▶ EXERCISE BRIEF
Write each entry out again verbatim, pictures excluded.

--- THE RECORDS ---

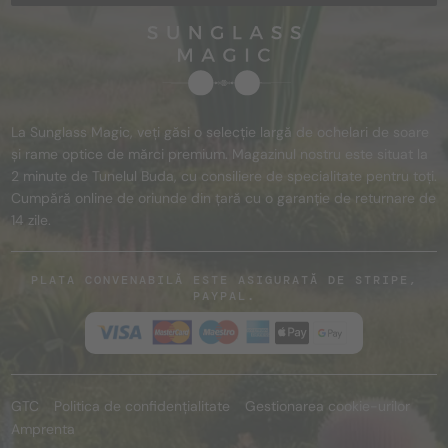
La Sunglass Magic, veți găsi o selecție largă de ochelari de soare
și rame optice de mărci premium. Magazinul nostru este situat la
2 minute de Tunelul Buda, cu consiliere de specialitate pentru toți.
Cumpără online de oriunde din țară cu o garanție de returnare de
14 zile.
PLATA CONVENABILĂ ESTE ASIGURATĂ DE STRIPE,
PAYPAL.
GTC
Politica de confidențialitate
Gestionarea cookie-urilor
Amprenta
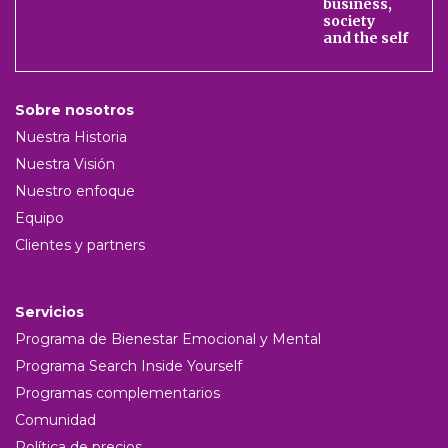
business,
society
and the self
Sobre nosotros
Nuestra Historia
Nuestra Visión
Nuestro enfoque
Equipo
Clientes y partners
Servicios
Programa de Bienestar Emocional y Mental
Programa Search Inside Yourself
Programas complementarios
Comunidad
Política de precios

---

▶ EXPECTED OUTPUT
La Sunglass Magic, veți găsi o selecție largă de ochelari de soare
și rame optice de mărci premium. Magazinul nostru este situat la
2 minute de Tunelul Buda, cu consiliere de specialitate pentru toți.
Cumpără online de oriunde din țară cu o garanție de returnare de
14 zile.
PLATA CONVENABILĂ ESTE ASIGURATĂ DE STRIPE,
PAYPAL.
GTC
Politica de confidențialitate
Gestionarea cookie-urilor
Amprenta
business,
society
and the self
Sobre nosotros
Nuestra Historia
Nuestra Visión
Nuestro enfoque
Equipo
Clientes y partners
Servicios
Programa de Bienestar Emocional y Mental
Programa Search Inside Yourself
Programas complementarios
Comunidad
Política de precios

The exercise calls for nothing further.